**DATA PROVIDED:**
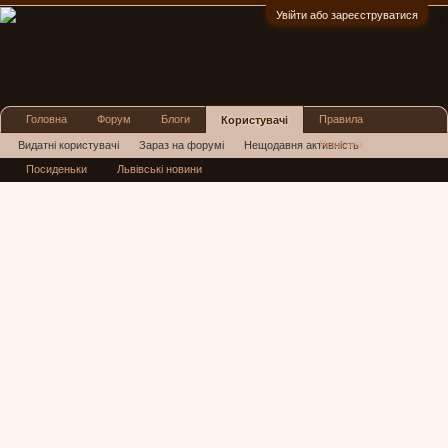
Увійти або зареєструватися
:)
Головна
Форум
Блоги
Правила
Користувачі
Реклама
Видатні користувачі
Зараз на форумі
Нещодавня активність
Посиденьки
Львівські новини
Нові повідомлення профілю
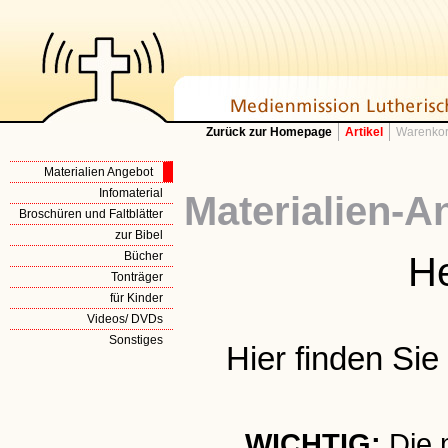
Zurück zur Homepage
Artikel
Warenkor
Materialien Angebot
Infomaterial
Materialien-A
Broschüren und Faltblätter
zur Bibel
Bücher
He
Tonträger
für Kinder
Videos/ DVDs
Sonstiges
Hier finden Si
WICHTIG:
Die 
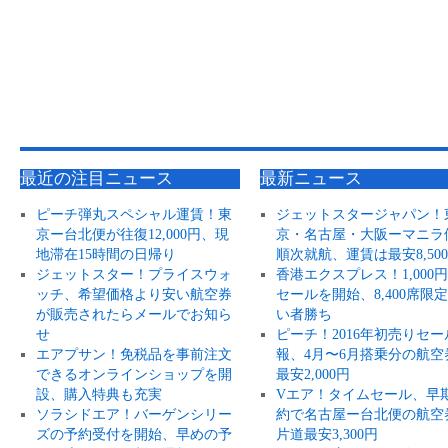
最近の注目ニュース
最新ニュース
ピーチ弾丸スペシャル運賃！東
ジェットスタージャパン！
京ー台北便が往復12,000円、現
京・名古屋・大阪ーマニラ
地滞在15時間の日帰り
順次就航、運賃は最安8,50
ジェットスター！プライスウォ
香港エクスプレス！1,000
ッチ、希望価格より安い航空券
セールを開始、8,400席限
が販売されたらメールでお知ら
い者勝ち
せ
ピーチ！2016年初売りセー
エアプサン！免税品を事前注文
報、4月〜6月搭乗分の航空
できるオンラインショップを開
最安2,000円
設、購入特典も充実
Vエア！タイムセール、早
ソラシドエア！バーゲンシリー
約で名古屋ー台北便の航空
ズの予約受付を開始、早めの予
片道最安3,300円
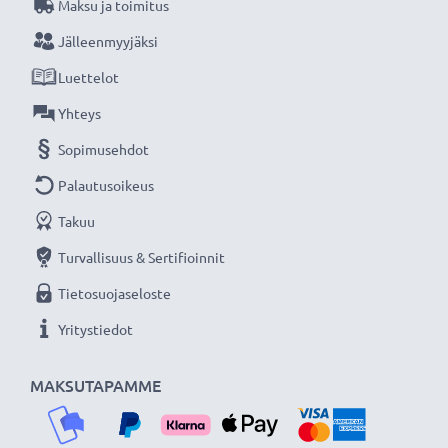
Maksu ja toimitus
Jälleenmyyjäksi
Luettelot
Yhteys
Sopimusehdot
Palautusoikeus
Takuu
Turvallisuus & Sertifioinnit
Tietosuojaseloste
Yritystiedot
MAKSUTAPAMME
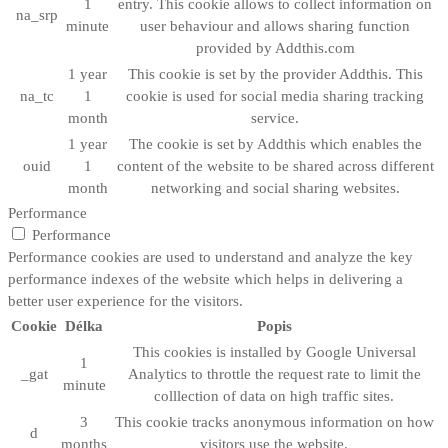
1
entry. This cookie allows to collect information on
na_srp
minute
user behaviour and allows sharing function
provided by Addthis.com
1 year
This cookie is set by the provider Addthis. This
na_tc
1
cookie is used for social media sharing tracking
month
service.
1 year
The cookie is set by Addthis which enables the
ouid
1
content of the website to be shared across different
month
networking and social sharing websites.
Performance
Performance
Performance cookies are used to understand and analyze the key
performance indexes of the website which helps in delivering a
better user experience for the visitors.
Cookie
Délka
Popis
This cookies is installed by Google Universal
1
_gat
Analytics to throttle the request rate to limit the
minute
colllection of data on high traffic sites.
3
This cookie tracks anonymous information on how
d
months
visitors use the website.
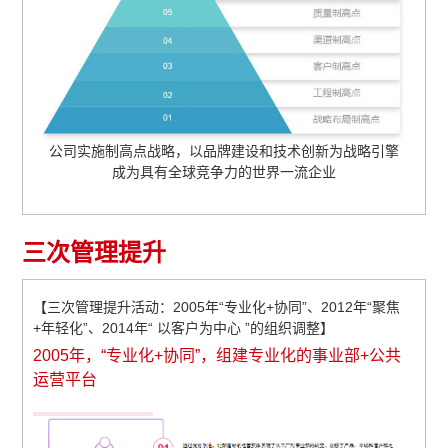
公司实施制高点战略，以品牌建设和技术创新为战略引擎
成为具有全球竞争力的世界一流企业
三次管理提升
【三次管理提升活动：2005年“专业化+协同”、2012年“聚焦
+年轻化”、2014年“ 以客户为中心 ”的组织调整】
2005年，“专业化+协同”，组建专业化的事业部+公共
运营平台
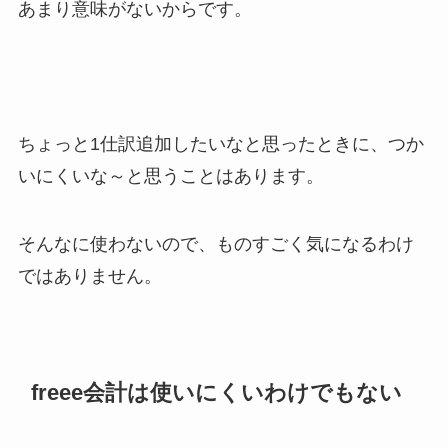
あまり意味がないからです。
ちょっと1仕訳追加したいなと思ったときに、つか
いにくいな～と思うことはあります。
そんなに使わないので、ものすごく気になるわけ
ではありません。
freee会計は使いにくいわけでもない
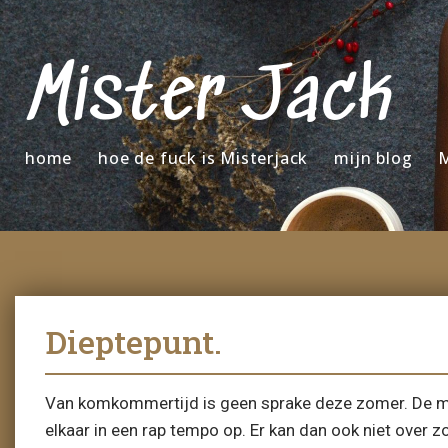
Mister Jack
home
hoe de fuck is Misterjack
mijn blog
M
Dieptepunt.
Van komkommertijd is geen sprake deze zomer. De m
elkaar in een rap tempo op. Er kan dan ook niet over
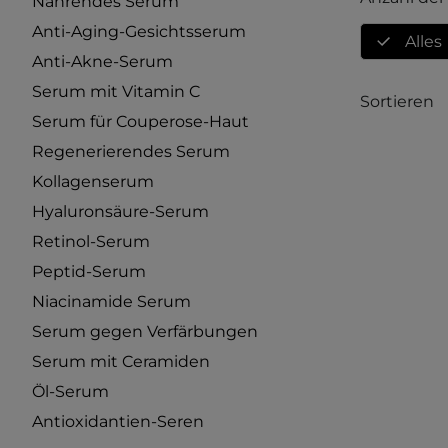
Nährendes Serum
Anti-Aging-Gesichtsserum
Alles
Anti-Akne-Serum
Serum mit Vitamin C
Sortieren
Serum für Couperose-Haut
Regenerierendes Serum
Kollagenserum
Hyaluronsäure-Serum
Retinol-Serum
Peptid-Serum
Niacinamide Serum
Serum gegen Verfärbungen
Serum mit Ceramiden
Öl-Serum
Antioxidantien-Seren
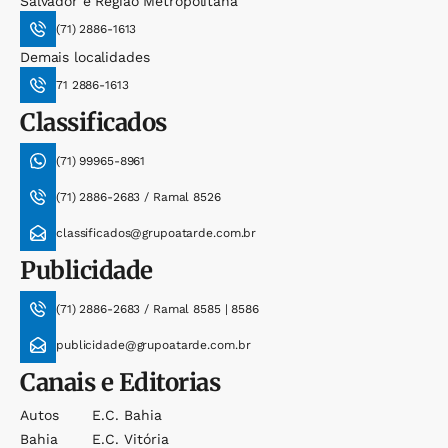
Salvador e Região Metropolitana
(71) 2886-1613
Demais localidades
71 2886-1613
Classificados
(71) 99965-8961
(71) 2886-2683 / Ramal 8526
classificados@grupoatarde.com.br
Publicidade
(71) 2886-2683 / Ramal 8585 | 8586
publicidade@grupoatarde.com.br
Canais e Editorias
Autos
E.c. Bahia
Bahia
E.c. Vitória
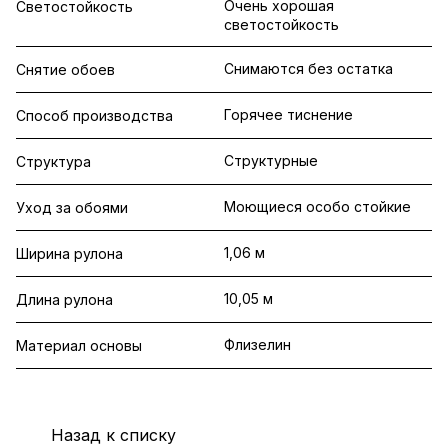
Очень хорошая
Светостойкость
светостойкость
Снимаются без остатка
Снятие обоев
Горячее тиснение
Способ производства
Структурные
Структура
Моющиеся особо стойкие
Уход за обоями
1,06 м
Ширина рулона
10,05 м
Длина рулона
Флизелин
Материал основы
Назад к списку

**WORK REQUEST:** From the data above, return only the lines starting at the line that holds "Serum mit Vitamin C" and ending at the line that holds "Demais localidades", word for word and without pictures.

**OUTPUT FOR THIS TASK:**
Serum mit Vitamin C
Sortieren
Serum für Couperose-Haut
Regenerierendes Serum
Kollagenserum
Hyaluronsäure-Serum
Retinol-Serum
Peptid-Serum
Niacinamide Serum
Serum gegen Verfärbungen
Serum mit Ceramiden
Öl-Serum
Antioxidantien-Seren
Salvador e Região Metropolitana
(71) 2886-1613
Demais localidades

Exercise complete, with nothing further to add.